La crescita delle immatricolazioni non è uniforme sul territorio nazionale. Gli atenei del Centro registrano l'aumento più marcato (+2,3%), seguiti dal Nord-Ovest (+0,8%), dal Nord-Est (+0,4%) e dal Mezzogiorno e dalle Isole (+0,2%).
Tra gli immatricolati prevalgono ancora i diplomati dei licei, pari al 57,9% del totale.
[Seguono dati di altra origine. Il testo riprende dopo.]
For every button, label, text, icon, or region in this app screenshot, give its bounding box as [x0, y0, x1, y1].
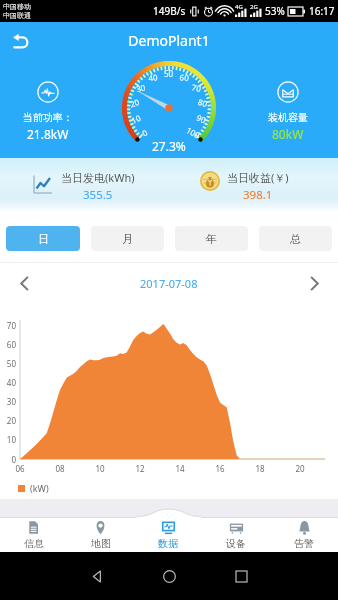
button[interactable]: Next day [296, 265, 332, 301]
staticText: 设备 [226, 537, 246, 550]
staticText: 当日发电(kWh) [61, 170, 135, 185]
staticText: 50 [0, 358, 16, 369]
staticText: 70 [0, 320, 16, 331]
staticText: 信息 [24, 537, 44, 550]
staticText: 0 [0, 454, 16, 465]
staticText: 中国联通 [3, 11, 31, 20]
button[interactable]: 地图 [67, 517, 134, 552]
staticText: 06 [10, 463, 30, 474]
staticText: 地图 [91, 537, 111, 550]
staticText: 4G [235, 3, 243, 11]
button[interactable]: 数据 [134, 517, 202, 552]
button[interactable]: 信息 [0, 517, 67, 552]
staticText: 60 [0, 339, 16, 350]
staticText: 16 [210, 463, 230, 474]
staticText: 80kW [272, 126, 304, 142]
staticText: 30 [0, 396, 16, 407]
staticText: 27.3% [152, 138, 186, 154]
button[interactable]: 日 [6, 226, 80, 251]
staticText: 中国移动 [3, 2, 31, 11]
staticText: 10 [90, 463, 110, 474]
staticText: 398.1 [243, 187, 273, 203]
staticText: 数据 [158, 537, 178, 550]
button[interactable]: 告警 [270, 517, 338, 552]
button[interactable]: 年 [175, 226, 248, 251]
staticText: 08 [50, 463, 70, 474]
staticText: 149B/s [153, 4, 186, 18]
button[interactable]: Back [4, 24, 36, 56]
staticText: 当前功率： [23, 111, 73, 124]
staticText: 告警 [294, 537, 314, 550]
staticText: 16:17 [309, 4, 335, 18]
staticText: 10 [0, 434, 16, 445]
button[interactable]: 总 [259, 226, 332, 251]
staticText: 当日收益(￥) [227, 170, 289, 185]
staticText: 2017-07-08 [140, 276, 198, 291]
staticText: 月 [122, 232, 133, 246]
button[interactable]: Back [75, 554, 119, 598]
staticText: DemoPlant1 [128, 31, 210, 50]
button[interactable]: Home [147, 554, 191, 598]
staticText: 355.5 [83, 187, 113, 203]
staticText: 20 [290, 463, 310, 474]
staticText: 20 [0, 415, 16, 426]
button[interactable]: 月 [91, 226, 164, 251]
staticText: 装机容量 [268, 111, 308, 124]
staticText: 21.8kW [27, 126, 69, 142]
button[interactable]: Recents [219, 554, 263, 598]
staticText: 年 [206, 232, 217, 246]
button[interactable]: Previous day [6, 265, 42, 301]
staticText: 40 [0, 377, 16, 388]
staticText: 53% [265, 4, 285, 18]
staticText: 14 [170, 463, 190, 474]
staticText: 18 [250, 463, 270, 474]
staticText: 2G [250, 3, 258, 11]
staticText: 日 [38, 232, 49, 246]
staticText: (kW) [30, 482, 49, 494]
button[interactable]: 设备 [202, 517, 270, 552]
staticText: 12 [130, 463, 150, 474]
staticText: 总 [290, 232, 301, 246]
Continua inoltre ad aumentare la presenza degli studenti internazionali, che rappresentano oggi il 6,7% delle nuove immatricolazioni rispetto al 2,5% dell'anno accademico 2015-2016. Circa il 70% proviene da Paesi extraeuropei, in particolare dall'Asia (30,6%) e dall'Africa (28,3%).
Per quanto riguarda i corsi di laurea magistrale a ciclo unico in Medicina e Chirurgia, la graduatoria Censis vede al primo posto Milano-Bicocca con 110 punti, davanti all'Università di Pavia (107) e all'Università di Bologna (97,5). Completano le prime cinque posizioni l'Università di Padova (96,5) e l'Università degli Studi di Milano (93,5). Nelle prime dieci figurano anche Foggia, Perugia, Modena e Reggio Emilia, Parma e Trieste.
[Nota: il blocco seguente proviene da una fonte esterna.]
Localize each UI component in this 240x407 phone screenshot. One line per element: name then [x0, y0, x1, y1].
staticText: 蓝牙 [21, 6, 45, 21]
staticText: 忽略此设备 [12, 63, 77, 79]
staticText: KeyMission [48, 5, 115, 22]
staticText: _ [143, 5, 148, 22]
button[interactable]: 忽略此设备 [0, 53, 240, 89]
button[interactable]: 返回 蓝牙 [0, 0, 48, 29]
La classifica generale degli atenei conferma invece, tra i mega atenei statali con oltre 40.000 iscritti, il primo posto dell'Università di Padova, seguita dall'Università di Bologna. Sale al terzo posto la Sapienza Università di Roma, davanti all'Università di Pisa, mentre seguono l'Università degli Studi di Milano e l'Università di Firenze.
La Classifica Censis delle Università italiane 2026-2027 valuta annualmente gli atenei statali e non statali sulla base di indicatori relativi a strutture, servizi, borse di studio, internazionalizzazione, comunicazione digitale e occupabilità. L'edizione di quest'anno comprende complessivamente 70 graduatorie, elaborate a partire da oltre 960 variabili, incluse quelle dedicate ai singoli corsi di laurea.